=== SUPPLIED RECORDS ===
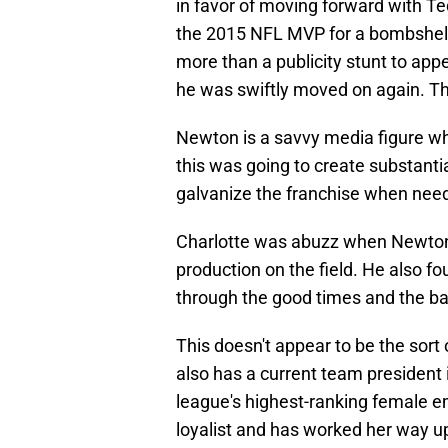
in favor of moving forward with Te
the 2015 NFL MVP for a bombshell 
more than a publicity stunt to app
he was swiftly moved on again. That
Newton is a savvy media figure w
this was going to create substantial
galvanize the franchise when nee
Charlotte was abuzz when Newton 
production on the field. He also f
through the good times and the ba
This doesn't appear to be the sor
also has a current team president 
league's highest-ranking female e
loyalist and has worked her way up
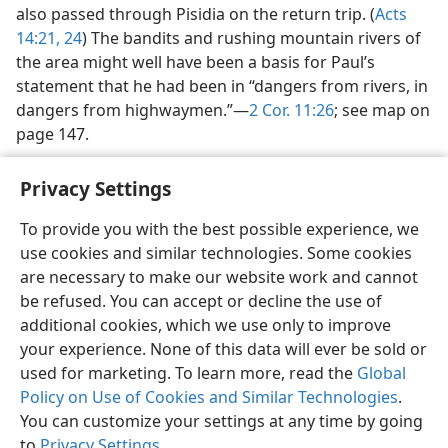
also passed through Pisidia on the return trip. (
Acts
14:21,
24
) The bandits and rushing mountain rivers of
the area might well have been a basis for Paul’s
statement that he had been in “dangers from rivers, in
dangers from highwaymen.”—
2 Cor. 11:26
; see map on
page 147.
Privacy Settings
To provide you with the best possible experience, we
use cookies and similar technologies. Some cookies
English
Share
Preferences
are necessary to make our website work and cannot
Copyright
© 2026 Watch Tower Bible and Tract Society of Pennsylvania
be refused. You can accept or decline the use of
Terms of Use
Privacy Policy
Privacy Settings
JW.ORG
additional cookies, which we use only to improve
Log In
your experience. None of this data will ever be sold or
used for marketing. To learn more, read the
Global
Policy on Use of Cookies and Similar Technologies
.
You can customize your settings at any time by going
to
Privacy Settings
.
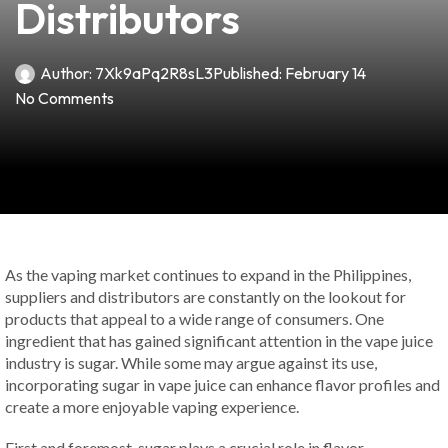
Distributors
Author:
7Xk9aPq2R8sL3
Published:
February 14
No Comments
As the vaping market continues to expand in the Philippines,
suppliers and distributors are constantly on the lookout for
products that appeal to a wide range of consumers. One
ingredient that has gained significant attention in the vape juice
industry is sugar. While some may argue against its use,
incorporating sugar in vape juice can enhance flavor profiles and
create a more enjoyable vaping experience.
First and foremost, sugar plays a crucial role in flavor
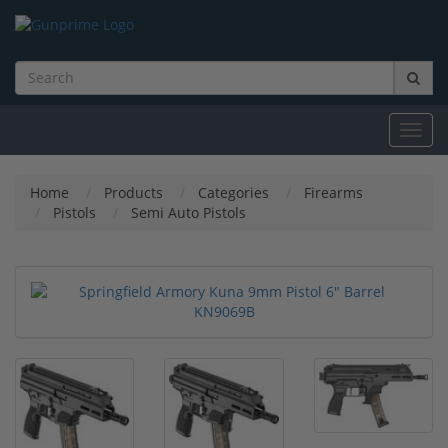
Toggl
navig
Home
Products
Categories
Firearms
Pistols
Semi Auto Pistols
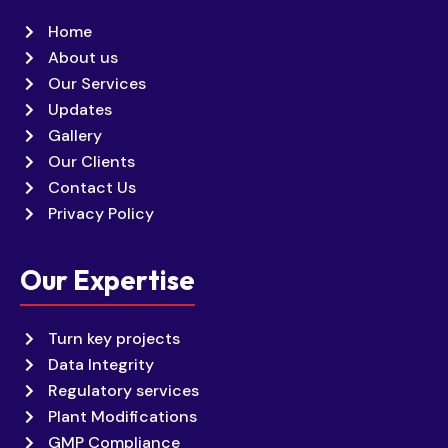
Home
About us
Our Services
Updates
Gallery
Our Clients
Contact Us
Privacy Policy
Our Expertise
Turn key projects
Data Integrity
Regulatory services
Plant Modifications
GMP Compliance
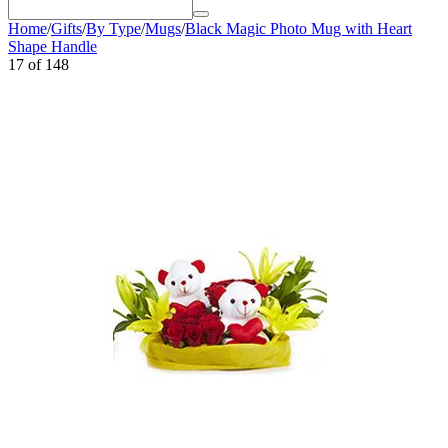
Home
/
Gifts
/
By Type
/
Mugs
/
Black Magic Photo Mug with Heart
Shape Handle
17
of
148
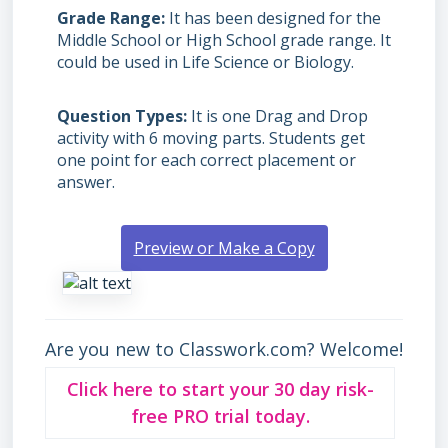
Grade Range
It has been designed for the
Middle School or High School grade range. It
could be used in Life Science or Biology.
Question Types
It is one Drag and Drop
activity with 6 moving parts. Students get
one point for each correct placement or
answer.
Preview or Make a Copy
Are you new to Classwork.com? Welcome!
Click here to start your 30 day risk-
free PRO trial today.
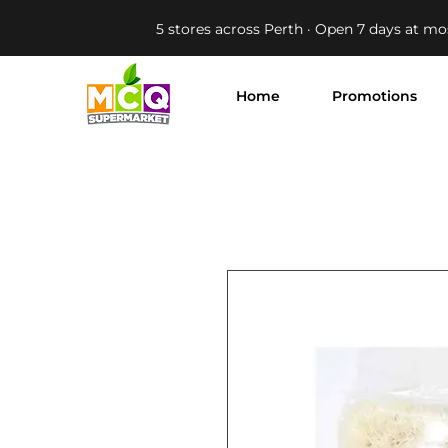
5 stores across Perth · Open 7 days at mo
Home
Promotions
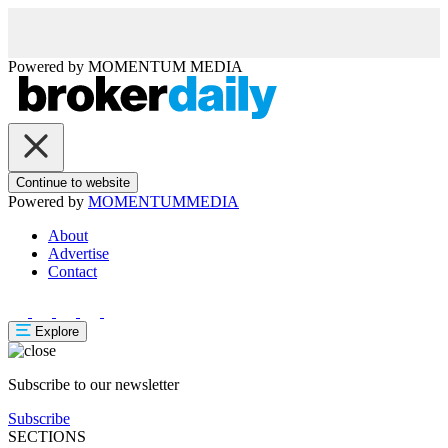
Powered by
MOMENTUM
MEDIA
Continue to website
Powered by
MOMENTUM
MEDIA
About
Advertise
Contact
Explore
Subscribe to our newsletter
Subscribe
SECTIONS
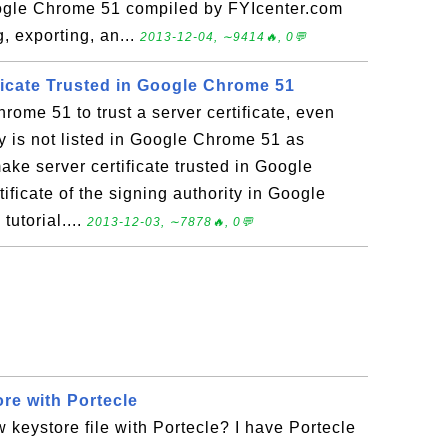
oogle Chrome 51 compiled by FYIcenter.com
, exporting, an...
2013-12-04, ∼9414🔥, 0💬
ficate Trusted in Google Chrome 51
rome 51 to trust a server certificate, even
ty is not listed in Google Chrome 51 as
ake server certificate trusted in Google
ificate of the signing authority in Google
tutorial....
2013-12-03, ∼7878🔥, 0💬
re with Portecle
 keystore file with Portecle? I have Portecle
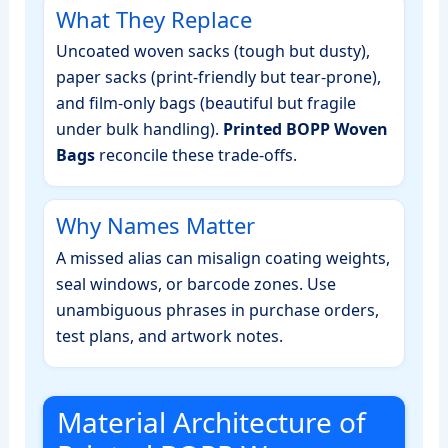
What They Replace
Uncoated woven sacks (tough but dusty),
paper sacks (print‑friendly but tear‑prone),
and film‑only bags (beautiful but fragile
under bulk handling).
Printed BOPP Woven
Bags
reconcile these trade‑offs.
Why Names Matter
A missed alias can misalign coating weights,
seal windows, or barcode zones. Use
unambiguous phrases in purchase orders,
test plans, and artwork notes.
Material Architecture of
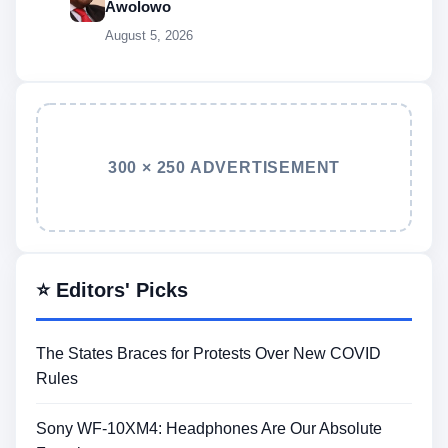
Awolowo
August 5, 2026
300 × 250 ADVERTISEMENT
⭐ Editors' Picks
The States Braces for Protests Over New COVID
Rules
Sony WF-10XM4: Headphones Are Our Absolute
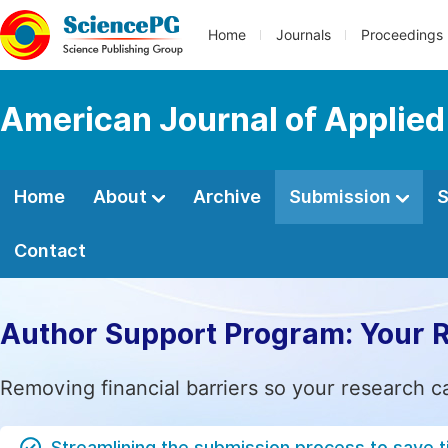
Home
Journals
Proceedings
American Journal of Applied
Home
About
Archive
Submission
S
Contact
Author Support Program: Your 
Removing financial barriers so your research c
Streamlining the submission process to save 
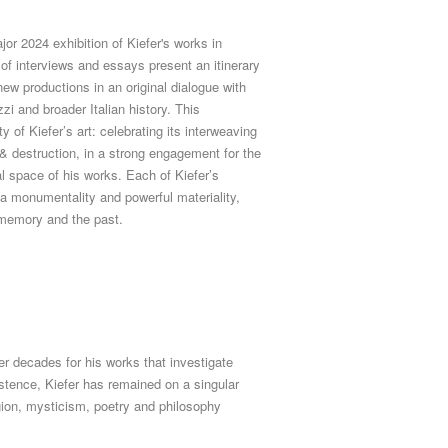
or 2024 exhibition of Kiefer's works in
of interviews and essays present an itinerary
new productions in an original dialogue with
zi and broader Italian history. This
 of Kiefer’s art: celebrating its interweaving
n & destruction, in a strong engagement for the
al space of his works.
Each of Kiefer’s
a monumentality and powerful materiality,
 memory and the past.
r decades for his works that investigate
tence, Kiefer has remained on a singular
ligion, mysticism, poetry and philosophy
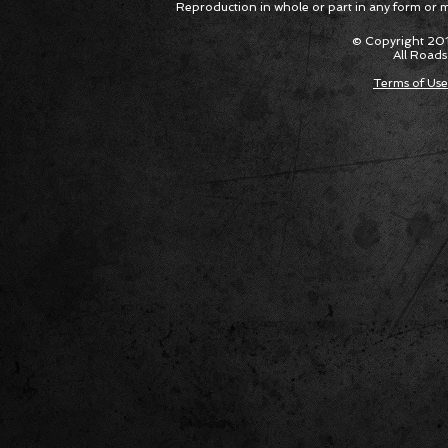
Reproduction in whole or part in any form or med
Package Built for Drivers Racing
Asked Fo
Their Own Obituaries
Cars Int
© Copyright 201
All Roads
Terms of Use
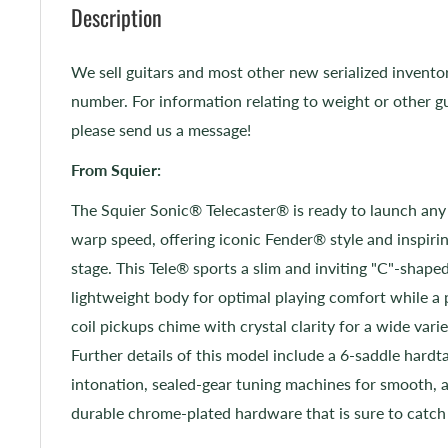
Description
We sell guitars and most other new serialized invento
number. For information relating to weight or other gu
please send us a message!
From Squier:
The Squier Sonic® Telecaster® is ready to launch any
warp speed, offering iconic Fender® style and inspirin
stage. This Tele® sports a slim and inviting "C"-shaped
lightweight body for optimal playing comfort while a 
coil pickups chime with crystal clarity for a wide varie
Further details of this model include a 6-saddle hardtai
intonation, sealed-gear tuning machines for smooth, 
durable chrome-plated hardware that is sure to catch 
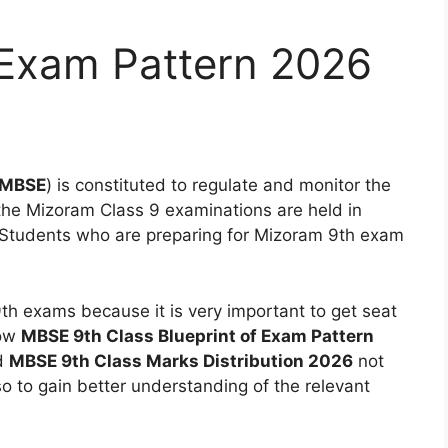
Exam Pattern 2026
MBSE
) is constituted to regulate and monitor the
 the Mizoram Class 9 examinations are held in
 Students who are preparing for Mizoram 9th exam
 9th exams because it is very important to get seat
now
MBSE 9th Class Blueprint of Exam Pattern
d
MBSE 9th Class Marks Distribution 2026
not
so to gain better understanding of the relevant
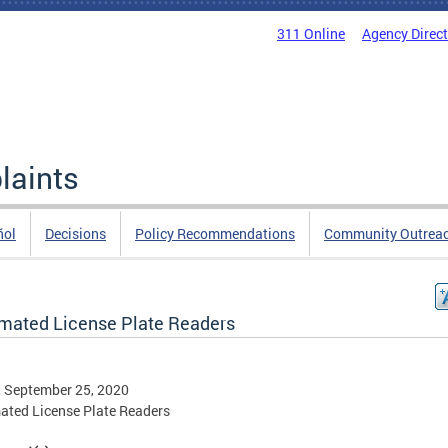
311 Online
Agency Direc
laints
ñol
Decisions
Policy Recommendations
Community Outrea
mated License Plate Readers
, September 25, 2020
ted License Plate Readers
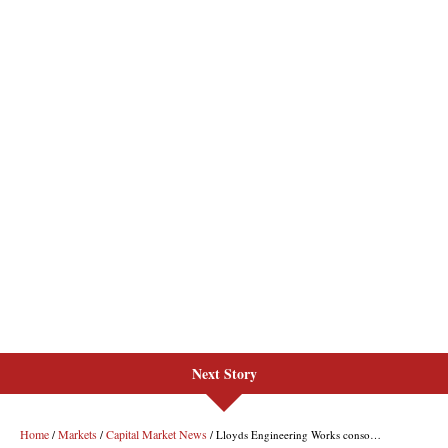
Next Story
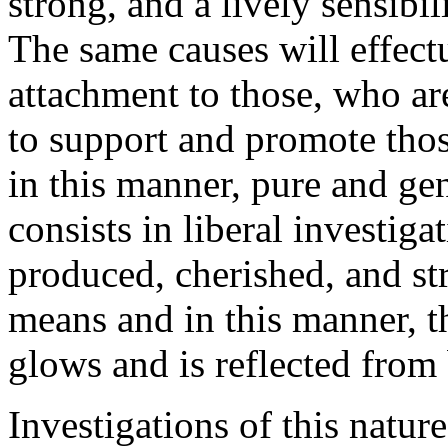
strong, and a lively sensibili
The same causes will effect
attachment to those, who are
to support and promote thos
in this manner, pure and ge
consists in liberal investiga
produced, cherished, and st
means and in this manner, 
glows and is reflected from 
Investigations of this natur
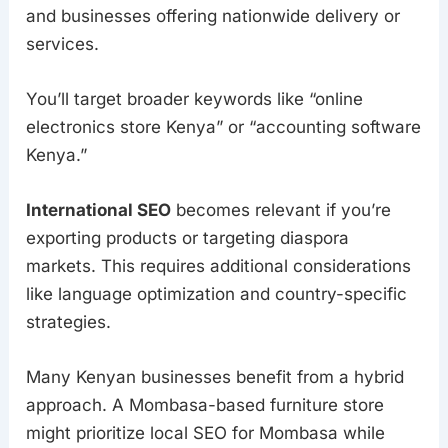
and businesses offering nationwide delivery or
services.
You’ll target broader keywords like “online
electronics store Kenya” or “accounting software
Kenya.”
International SEO
becomes relevant if you’re
exporting products or targeting diaspora
markets. This requires additional considerations
like language optimization and country-specific
strategies.
Many Kenyan businesses benefit from a hybrid
approach. A Mombasa-based furniture store
might prioritize local SEO for Mombasa while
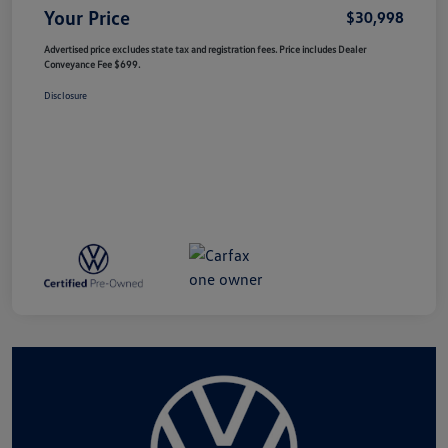
Your Price
$30,998
Advertised price excludes state tax and registration fees. Price includes Dealer
Conveyance Fee $699.
Disclosure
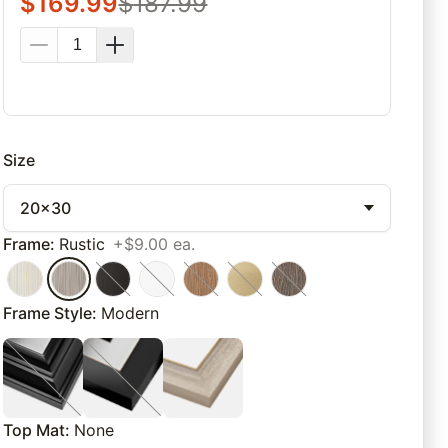
$
169.99
$
187.99
Size
20x30
Frame
:
Rustic
+$9.00 ea.
Frame Style
:
Modern
Top Mat
:
None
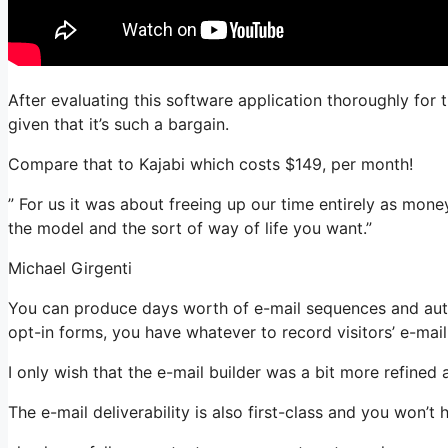
After evaluating this software application thoroughly for 
given that it’s such a bargain.
Compare that to Kajabi which costs $149, per month!
” For us it was about freeing up our time entirely as mone
the model and the sort of way of life you want.”
Michael Girgenti
You can produce days worth of e-mail sequences and aut
opt-in forms, you have whatever to record visitors’ e-mai
I only wish that the e-mail builder was a bit more refined
The e-mail deliverability is also first-class and you won’t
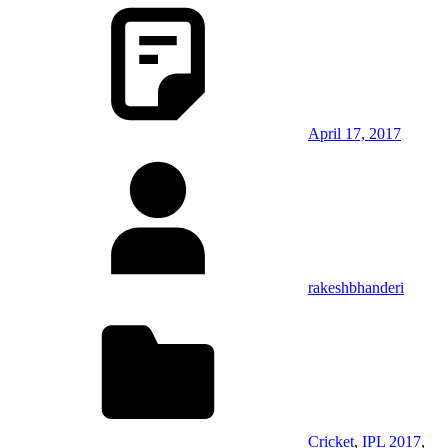
April 17, 2017
rakeshbhanderi
Cricket
,
IPL 2017
,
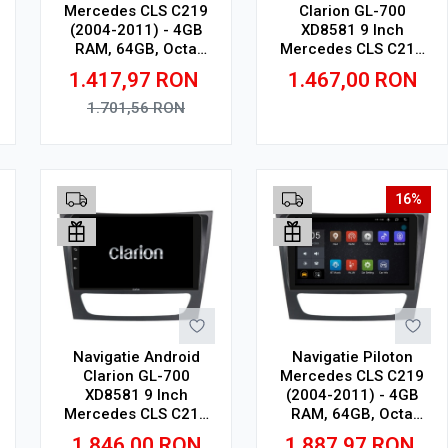
Mercedes CLS C219
Clarion GL-700
(2004-2011) - 4GB
XD8581 9 Inch
RAM, 64GB, Octa
Mercedes CLS C219
Core 1.6Ghz, Display
(2004-2011), 2 GB, 32
1.417,97
RON
1.467,00
RON
In-Cell
GB, IPS
1.701,56
RON
Adauga in cos
Adauga in cos
16%
Navigatie Android
Navigatie Piloton
Clarion GL-700
Mercedes CLS C219
XD8581 9 Inch
(2004-2011) - 4GB
Mercedes CLS C219
RAM, 64GB, Octa
(2004-2011), 4 GB, 64
Core 2Ghz, Display
1.846,00
RON
1.887,97
RON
===
PROBLEM
Working from the data above, repeat exactly, and only, the lines that begin at the line containing "Reproduction in whole" and stop after the line containing "Conveyance Fee $699."; pictures are not copied.

SOLUTION FOR THIS PROBLEM
Reproduction in whole or part in any form or med
Package Built for Drivers Racing
Asked Fo
Their Own Obituaries
Cars Int
© Copyright 201
All Roads
Terms of Use
Description
We sell guitars and most other new serialized invento
number. For information relating to weight or other gu
please send us a message!
From Squier:
The Squier Sonic® Telecaster® is ready to launch any
warp speed, offering iconic Fender® style and inspirin
stage. This Tele® sports a slim and inviting "C"-shaped
lightweight body for optimal playing comfort while a 
coil pickups chime with crystal clarity for a wide varie
Further details of this model include a 6-saddle hardtai
intonation, sealed-gear tuning machines for smooth, 
durable chrome-plated hardware that is sure to catch 
Exam Pattern 2026
MBSE
) is constituted to regulate and monitor the
 the Mizoram Class 9 examinations are held in
 Students who are preparing for Mizoram 9th exam
 9th exams because it is very important to get seat
now
MBSE 9th Class Blueprint of Exam Pattern
d
MBSE 9th Class Marks Distribution 2026
not
so to gain better understanding of the relevant
311 Online
Agency Direc
laints
ñol
Decisions
Policy Recommendations
Community Outrea
mated License Plate Readers
, September 25, 2020
ted License Plate Readers
Next Story
strong, and a lively sensibili
The same causes will effect
attachment to those, who are
to support and promote thos
in this manner, pure and ge
consists in liberal investiga
produced, cherished, and st
means and in this manner, 
glows and is reflected from 
Investigations of this natur
and businesses offering nationwide delivery or
services.
You’ll target broader keywords like “online
electronics store Kenya” or “accounting software
Kenya.”
International SEO
becomes relevant if you’re
exporting products or targeting diaspora
markets. This requires additional considerations
like language optimization and country-specific
strategies.
Many Kenyan businesses benefit from a hybrid
approach. A Mombasa-based furniture store
might prioritize local SEO for Mombasa while
Your Price
$30,998
Advertised price excludes state tax and registration fees. Price includes Dealer
Conveyance Fee $699.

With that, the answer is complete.